- [What this task involves] Reproduce the listing below character for character; drop every image.

- [Listed entries]
————————

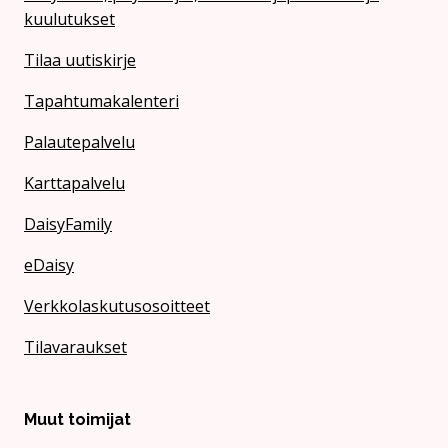
kuulutukset
Tilaa uutiskirje
Tapahtumakalenteri
Palautepalvelu
Karttapalvelu
DaisyFamily
eDaisy
Verkkolaskutusosoitteet
Tilavaraukset
Muut toimijat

————————

- [Exercise solution]
kuulutukset
Tilaa uutiskirje
Tapahtumakalenteri
Palautepalvelu
Karttapalvelu
DaisyFamily
eDaisy
Verkkolaskutusosoitteet
Tilavaraukset
Muut toimijat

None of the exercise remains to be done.